» Task description
Retype the data below exactly, skipping pictures.
━━━ Records for this task ━━━
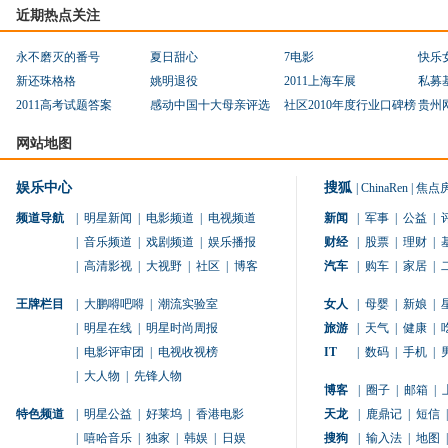
近期热点关注
永不磨灭的番号
夏日甜心
7电影
快乐
新还珠格格
姚明退役
2011上海车展
私募
2011高考试题答案
感动中国十大母亲评选
社区2010年度行业口碑榜
贵州
网站地图
娱乐中心
搜狐
|
ChinaRen
|
焦点
频道导航
|
明星新闻
|
电影频道
|
电视频道
新闻
|
军事
|
公益
|
|
音乐频道
|
戏剧频道
|
娱乐播报
财经
|
股票
|
理财
|
|
高清影视
|
大视野
|
社区
|
博客
汽车
|
购车
|
家居
|
王牌栏目
|
大鹏嘚吧嘚
|
潮流实验室
女人
|
母婴
|
新娘
|
|
明星在线
|
明星时尚周报
旅游
|
天气
|
健康
|
|
电影评审团
|
电视收视榜
IT
|
数码
|
手机
|
|
大人物
|
先锋人物
博客
|
圈子
|
邮箱
|
特色频道
|
明星公益
|
好莱坞
|
香港电影
天龙
|
鹿鼎记
|
短信
|
|
嘻哈音乐
|
独家
|
韩娱
|
日娱
搜狗
|
输入法
|
地图
|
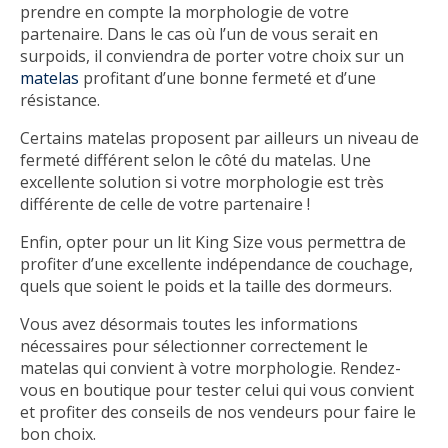
prendre en compte la morphologie de votre
partenaire. Dans le cas où l’un de vous serait en
surpoids, il conviendra de porter votre choix sur un
matelas
profitant d’une bonne fermeté et d’une
résistance.
Certains matelas proposent par ailleurs un niveau de
fermeté différent selon le côté du matelas. Une
excellente solution si votre morphologie est très
différente de celle de votre partenaire !
Enfin, opter pour un lit King Size vous permettra de
profiter d’une excellente indépendance de couchage,
quels que soient le poids et la taille des dormeurs.
Vous avez désormais toutes les informations
nécessaires pour sélectionner correctement le
matelas qui convient à votre morphologie. Rendez-
vous en boutique pour tester celui qui vous convient
et profiter des conseils de nos vendeurs pour faire le
bon choix.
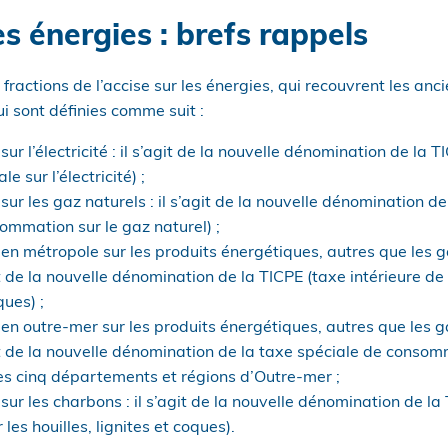
es énergies : brefs rappels
q fractions de l’accise sur les énergies, qui recouvrent les anc
 sont définies comme suit :
sur l’électricité : il s’agit de la nouvelle dénomination de la 
 sur l’électricité) ;
 sur les gaz naturels : il s’agit de la nouvelle dénomination d
ommation sur le gaz naturel) ;
 en métropole sur les produits énergétiques, autres que les g
it de la nouvelle dénomination de la TICPE (taxe intérieure d
ues) ;
 en outre-mer sur les produits énergétiques, autres que les ga
git de la nouvelle dénomination de la taxe spéciale de conso
es cinq départements et régions d’Outre-mer ;
 sur les charbons : il s’agit de la nouvelle dénomination de la
es houilles, lignites et coques).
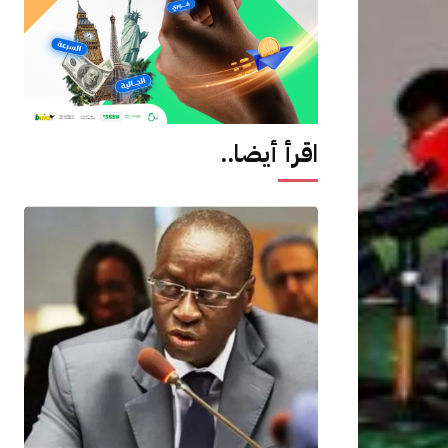
اقرأ أيضا..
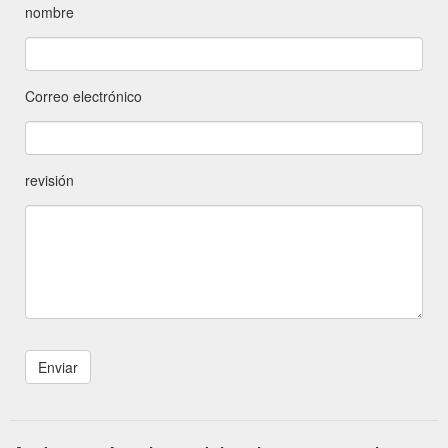
nombre
Correo electrónico
revisión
━━━
» Result of the exercise
近期热点关注
永不磨灭的番号
夏日甜心
7电影
快乐
新还珠格格
姚明退役
2011上海车展
私募
2011高考试题答案
感动中国十大母亲评选
社区2010年度行业口碑榜
贵州
网站地图
娱乐中心
搜狐
|
ChinaRen
|
焦点
频道导航
|
明星新闻
|
电影频道
|
电视频道
新闻
|
军事
|
公益
|
|
音乐频道
|
戏剧频道
|
娱乐播报
财经
|
股票
|
理财
|
|
高清影视
|
大视野
|
社区
|
博客
汽车
|
购车
|
家居
|
王牌栏目
|
大鹏嘚吧嘚
|
潮流实验室
女人
|
母婴
|
新娘
|
|
明星在线
|
明星时尚周报
旅游
|
天气
|
健康
|
|
电影评审团
|
电视收视榜
IT
|
数码
|
手机
|
|
大人物
|
先锋人物
博客
|
圈子
|
邮箱
|
特色频道
|
明星公益
|
好莱坞
|
香港电影
天龙
|
鹿鼎记
|
短信
|
|
嘻哈音乐
|
独家
|
韩娱
|
日娱
搜狗
|
输入法
|
地图
|
prendre en compte la morphologie de votre
partenaire. Dans le cas où l’un de vous serait en
surpoids, il conviendra de porter votre choix sur un
matelas
profitant d’une bonne fermeté et d’une
résistance.
Certains matelas proposent par ailleurs un niveau de
fermeté différent selon le côté du matelas. Une
excellente solution si votre morphologie est très
différente de celle de votre partenaire !
Enfin, opter pour un lit King Size vous permettra de
profiter d’une excellente indépendance de couchage,
quels que soient le poids et la taille des dormeurs.
Vous avez désormais toutes les informations
nécessaires pour sélectionner correctement le
matelas qui convient à votre morphologie. Rendez-
vous en boutique pour tester celui qui vous convient
et profiter des conseils de nos vendeurs pour faire le
bon choix.
es énergies : brefs rappels
q fractions de l’accise sur les énergies, qui recouvrent les anc
 sont définies comme suit :
sur l’électricité : il s’agit de la nouvelle dénomination de la 
 sur l’électricité) ;
 sur les gaz naturels : il s’agit de la nouvelle dénomination d
ommation sur le gaz naturel) ;
 en métropole sur les produits énergétiques, autres que les g
it de la nouvelle dénomination de la TICPE (taxe intérieure d
ues) ;
 en outre-mer sur les produits énergétiques, autres que les ga
git de la nouvelle dénomination de la taxe spéciale de conso
es cinq départements et régions d’Outre-mer ;
 sur les charbons : il s’agit de la nouvelle dénomination de la
es houilles, lignites et coques).
اقرأ أيضا..
nombre
Correo electrónico
revisión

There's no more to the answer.